Personal information
- Full name: Marc Bombardó Poyato
- Date of birth: 23 November 2005 (age 20)
- Place of birth: Cerdanyola del Vallès, Spain
- Height: 1.82 m (6 ft 0 in)
- Position: Centre-back

Team information
- Current team: Andorra
- Number: 5

Youth career
- 2010–2013: Sant Quirze
- 2013–2018: Barcelona
- 2018–2020: Espanyol
- 2020–2024: Gimnàstic Manresa

Senior career*
- Years: Team / Apps / (Gls)
- 2022–: Andorra / 40 / (1)

International career^{‡}
- 2025–: Catalonia / 1 / (0)

= Marc Bombardó =

Spanish footballer

Marc Bombardó Poyato (born 23 November 2005), sometimes known as Bomba, is a Spanish professional footballer who plays for club FC Andorra. Mainly a centre-back, he can also play as a right-back.

==Career==
Born in Cerdanyola del Vallès, Barcelona, Catalonia, Bombardó joined FC Barcelona's La Masia in 2013, from FC Sant Quirze; initially a goalkeeper, he was later moved to midfield before becoming a centre-back at Barça. He left the side in 2018 to join RCD Espanyol, but moved to FC Andorra in 2020 and was assigned to affiliate team Club Gimnàstic de Manresa.

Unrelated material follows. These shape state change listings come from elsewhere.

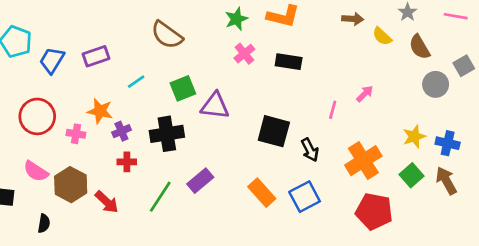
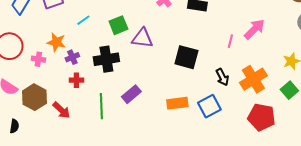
pink arrow: (365, 94) -> (254, 29), size x1.6
black arrow: (310, 150) -> (222, 77), moved
orange rectangle: (262, 193) -> (177, 103), turned -55
green line: (160, 197) -> (101, 106), turned -35

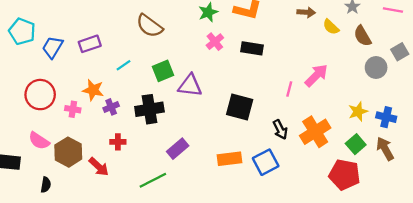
red cross: (76, 80) -> (118, 142), moved
green line: (101, 106) -> (153, 180), moved, turned 65
red pentagon: (261, 117) -> (344, 175), moved

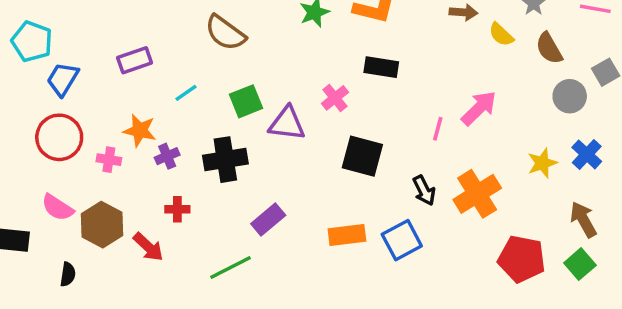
pink cross: (215, 42) -> (335, 98), moved
blue trapezoid: (53, 47) -> (63, 79), moved
blue cross: (386, 117) -> (587, 154), moved, turned 30
green square: (356, 144) -> (580, 264), moved

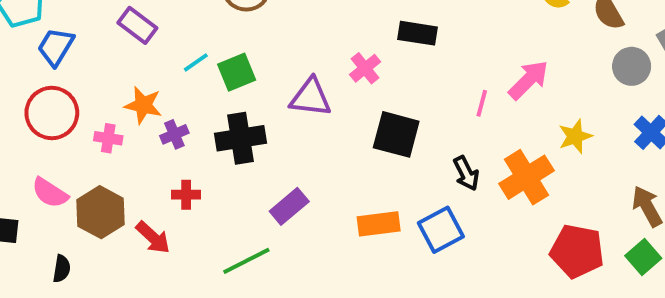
purple rectangle: (135, 60) -> (137, 25), turned 56
green square: (246, 101) -> (237, 72), moved
yellow star: (542, 163) -> (575, 136), moved

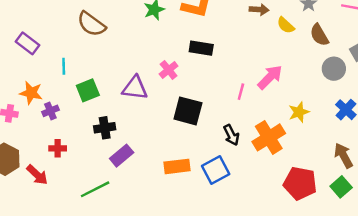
cyan line: (196, 62) -> (64, 66), turned -56
green square: (237, 72) -> (88, 90), moved
black cross: (241, 138) -> (105, 128), moved, size x0.7

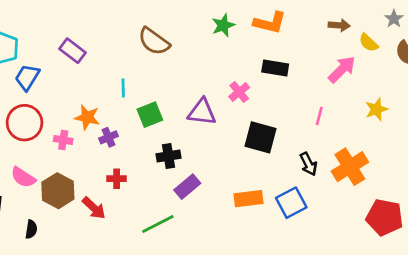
purple rectangle: (27, 43) -> (73, 51), moved
pink arrow: (270, 77) -> (342, 69), moved
yellow star: (299, 112) -> (377, 109), moved

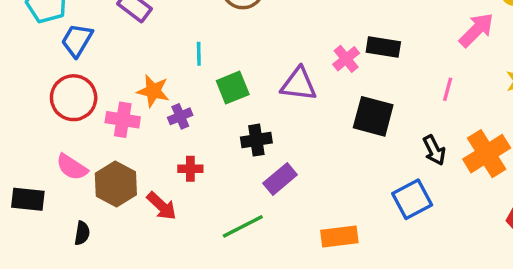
black rectangle: (275, 68) -> (383, 47), moved
pink cross: (63, 140) -> (123, 120), size x1.4
orange rectangle: (249, 199) -> (339, 237), moved

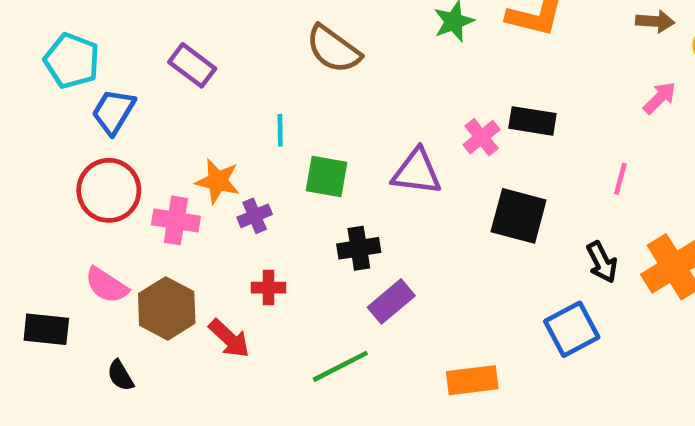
pink arrow: (476, 30) -> (660, 98), size x0.7
green square: (233, 88) -> (326, 176), turned 32
black semicircle: (82, 233) -> (120, 376), turned 140

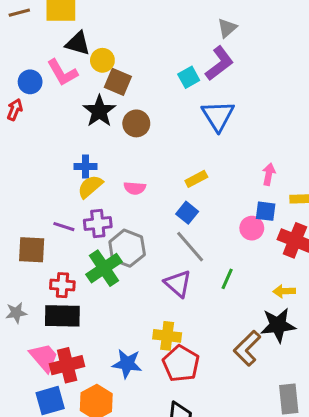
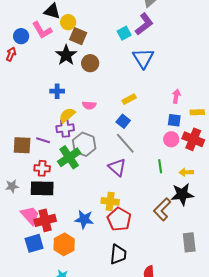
yellow semicircle: (90, 187) -> (67, 115), moved
purple line: (64, 227) -> (43, 140), moved
pink circle: (252, 228) -> (171, 139), moved
green line: (227, 279) -> (160, 166), moved, turned -32

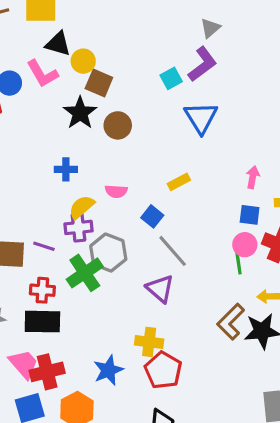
blue square: (123, 121) -> (152, 216), moved
green line: (160, 166) -> (239, 264), moved
brown L-shape: (162, 209) -> (231, 322), moved
blue star: (84, 219) -> (108, 370), turned -30

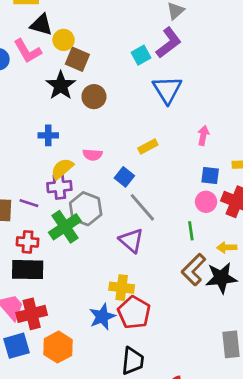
pink arrow: (253, 177) -> (203, 135), moved
green line: (239, 264) -> (191, 231), moved
blue star: (108, 370) -> (102, 317), moved

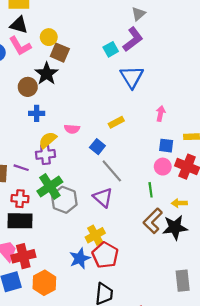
black triangle: (41, 25) -> (19, 25), moved
brown circle: (94, 97) -> (28, 87), moved
gray hexagon: (86, 209) -> (64, 200), moved
yellow cross: (122, 288) -> (95, 235), turned -36

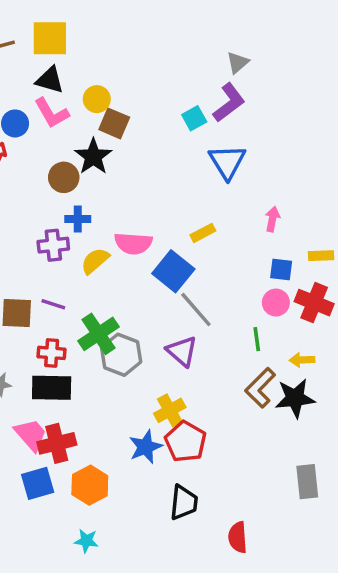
pink semicircle: (72, 129) -> (133, 243), size x1.5
blue square: (97, 147) -> (173, 271), size x1.6
purple cross: (45, 154) -> (53, 245), moved

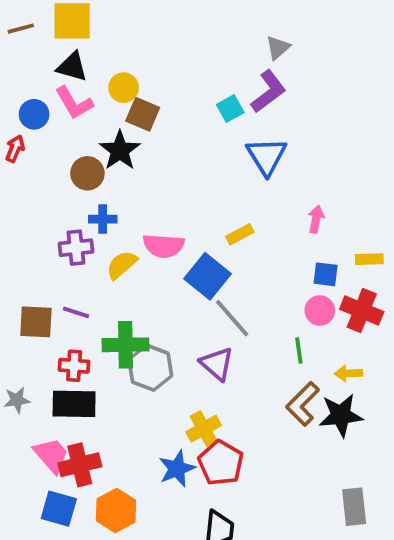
green cross: (99, 334) -> (126, 345), turned 33
blue square: (38, 483) -> (59, 509), turned 32

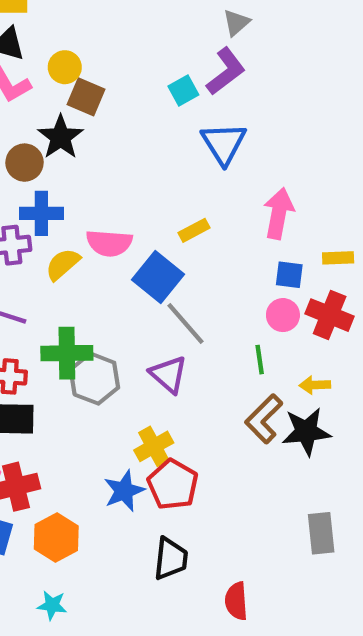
blue cross: (103, 219) -> (41, 213), size x1.4
pink arrow: (316, 219) -> (279, 213), size x1.6

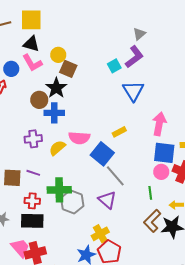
blue cross: (41, 213) -> (54, 113), moved
blue square: (289, 275) -> (164, 153), size x1.6

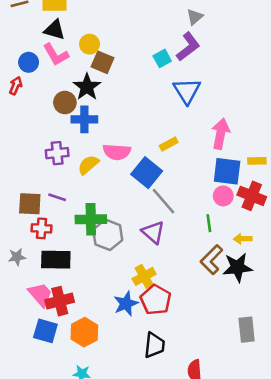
red cross: (32, 201) -> (42, 228), moved

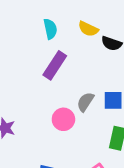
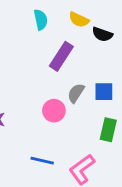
purple rectangle: (55, 65) -> (61, 56), moved

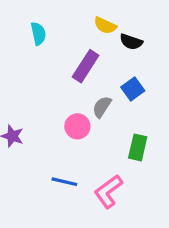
cyan semicircle: (41, 20) -> (38, 34), moved
blue square: (104, 92) -> (133, 89), moved, turned -36

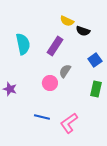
cyan semicircle: (38, 34) -> (23, 44), moved, size x1.5
blue square: (133, 89) -> (95, 60), moved
green rectangle: (138, 147) -> (96, 89), moved

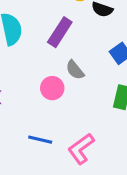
gray semicircle: (65, 71) -> (75, 70), turned -72

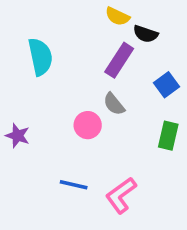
purple rectangle: (60, 32) -> (119, 60), moved

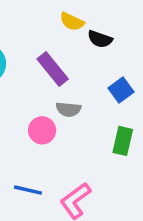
purple rectangle: (119, 60) -> (53, 69), moved, turned -72
gray semicircle: (114, 104) -> (68, 109), turned -45

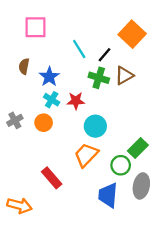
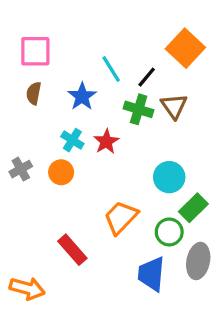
pink square: (36, 27) -> (35, 51), moved
brown triangle: (124, 76) -> (174, 106), turned -36
blue star: (49, 77) -> (82, 96), moved
red star: (76, 101) -> (106, 142), turned -30
cyan circle: (95, 126) -> (169, 177), moved

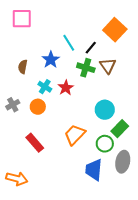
pink square: (35, 51) -> (22, 19), moved
brown semicircle: (34, 93) -> (23, 67), moved
red rectangle: (72, 250) -> (35, 143), moved

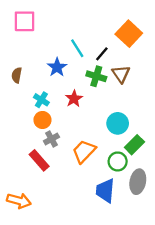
brown semicircle: (23, 67) -> (17, 75), moved
cyan cross: (45, 87) -> (41, 100), moved
gray cross: (13, 105) -> (51, 139), moved

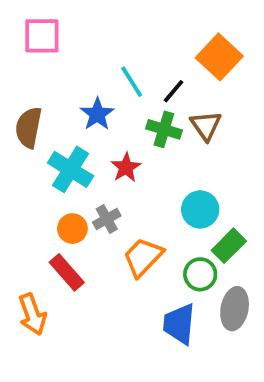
brown semicircle: (17, 75) -> (29, 127), size x1.5
cyan cross: (41, 100) -> (71, 169), size x1.6
orange circle: (42, 120) -> (72, 229), moved
gray cross: (51, 139) -> (107, 219), moved
orange arrow: (19, 201) -> (32, 314), moved, turned 55

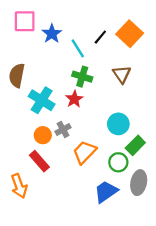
black line: (174, 91) -> (100, 37), moved
blue star: (97, 114) -> (52, 34), moved
green cross: (164, 129) -> (82, 77), moved
blue trapezoid: (179, 324) -> (106, 192), turned 50

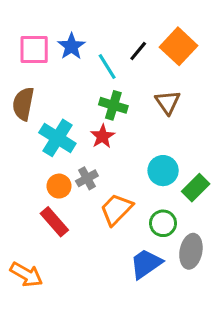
pink square: (25, 21) -> (34, 49), moved
green rectangle: (135, 145) -> (196, 188), moved
orange arrow: (19, 186) -> (26, 275), moved, turned -40

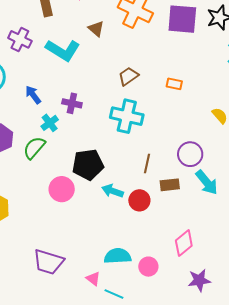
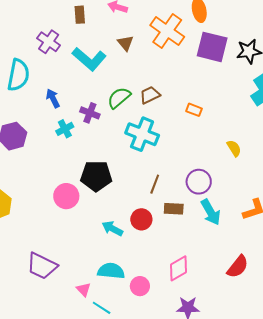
green semicircle: (34, 148) -> (119, 98), moved
cyan arrow: (113, 191) -> (112, 229), moved

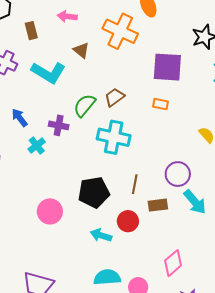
purple square: (212, 47) -> (167, 67), moved
black pentagon: (96, 176) -> (94, 192), moved

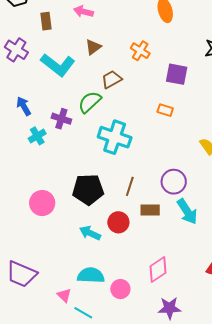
orange cross: (120, 31) -> (140, 51), moved, size x0.6
brown triangle: (81, 50) -> (93, 47), turned 36
purple square: (167, 67) -> (177, 74), size x0.7
brown trapezoid: (114, 97) -> (112, 79), moved

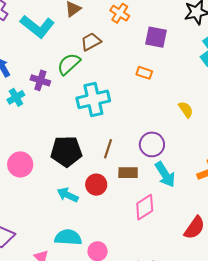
cyan cross: (115, 137) -> (93, 99), turned -32
pink diamond: (158, 269) -> (145, 207), moved

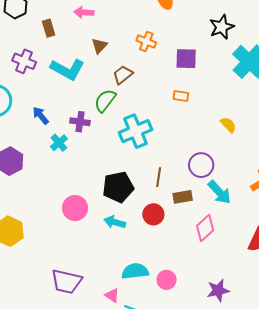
cyan arrow: (68, 195) -> (115, 222), moved

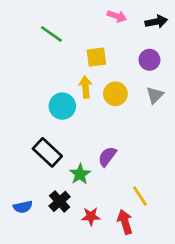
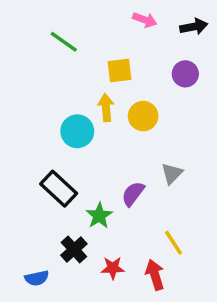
gray triangle: (155, 95) -> (172, 173), moved
blue semicircle: (23, 207) -> (37, 278), moved

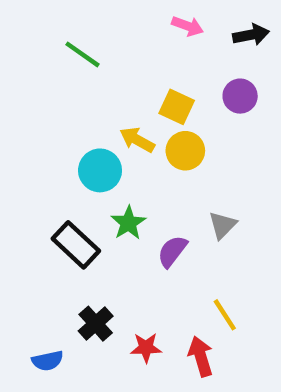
yellow square: (119, 70) -> (177, 107), moved, turned 32
yellow arrow: (106, 108) -> (137, 140), turned -56
green star: (99, 216) -> (128, 223), moved

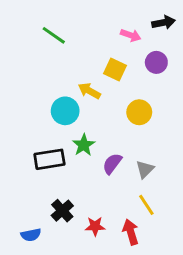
pink arrow: (188, 26) -> (131, 35), moved
yellow circle: (185, 151) -> (139, 112), moved
gray triangle: (223, 225) -> (145, 169), moved
black rectangle: (76, 245) -> (49, 159), turned -52

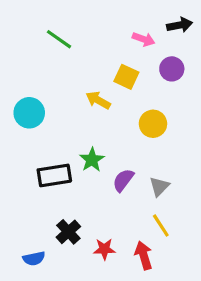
cyan circle: (65, 111) -> (29, 113), moved

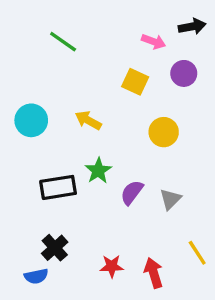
yellow arrow: (98, 100) -> (88, 120), moved
yellow line: (161, 226) -> (197, 253), moved
black cross: (68, 232) -> (55, 248), moved

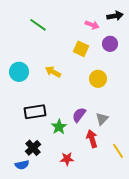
green star: (98, 171) -> (59, 127), moved
red arrow: (154, 273) -> (92, 139), moved

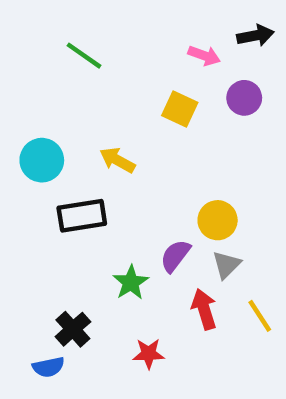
yellow circle: (98, 79) -> (218, 220), moved
black rectangle: (35, 112) -> (82, 216), moved
yellow line: (118, 151) -> (260, 316), moved

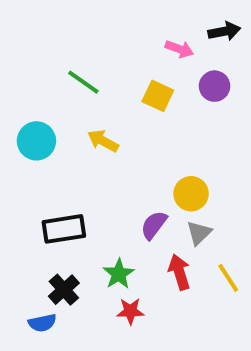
green line: (84, 56) -> (83, 82), moved
black rectangle: (82, 216) -> (64, 229), moved
green star: (131, 283) -> (119, 274), moved

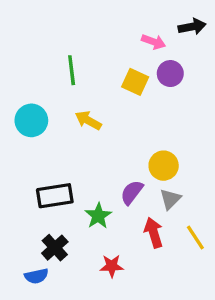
green line: (83, 82) -> (72, 70), turned 48
purple circle: (215, 86) -> (170, 74), moved
green star: (119, 274) -> (98, 216), moved

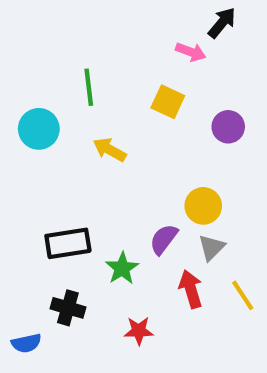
black arrow: (192, 27) -> (222, 23), moved, turned -40
purple circle: (170, 74) -> (228, 127), moved
cyan circle: (31, 120) -> (39, 129), moved
black cross: (55, 248) -> (68, 308), turned -32
blue semicircle: (36, 276) -> (26, 343), moved

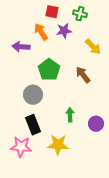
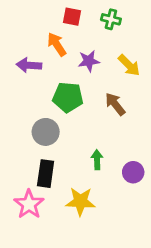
purple star: (64, 31) -> (89, 61), moved
green pentagon: (49, 70) -> (68, 97), turned -30
black rectangle: (33, 125) -> (46, 174), turned 30
pink star: (21, 147) -> (29, 204), turned 30

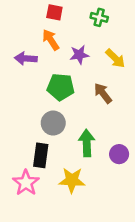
red square: (72, 17) -> (54, 12), moved
gray circle: (46, 132) -> (53, 123), moved
green arrow: (97, 160) -> (87, 143), size x1.5

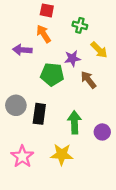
green cross: (99, 17) -> (80, 25), moved
purple star: (79, 55) -> (72, 58), moved
gray circle: (53, 123) -> (16, 105), moved
black rectangle: (41, 155) -> (39, 114), moved

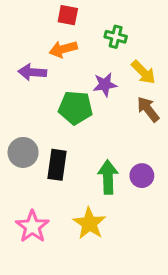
orange arrow: (44, 34) -> (63, 49), turned -72
brown arrow: (88, 80) -> (148, 109), moved
purple circle: (102, 132) -> (142, 176), moved
yellow star: (62, 154) -> (89, 223), turned 30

On 22 September 2022, Bombardó renewed his contract with Andorra until 2025. He started to become a part of the first team in the 2022–23 season, but only featured in Copa Catalunya matches.

On 21 July 2024, Bombardó was definitely promoted to the first team of Andorra, now in Primera Federación. Initially a backup to Diego Alende, Pablo Trigueros and César Morgado, he became a first-choice after the arrival of Beto Company as manager, and contributed with one goal in 26 appearances overall during the campaign as the club achieved promotion to Segunda División.

On 28 June 2025, Bombardó further extended his link with the Tricolors until 2027. He made his professional debut on 17 August, starting in a 1–1 away draw against UD Las Palmas.

==International career==
Bombardó debuted with the Catalonia team in a friendly 2–1 win over Palestine on 18 November 2025.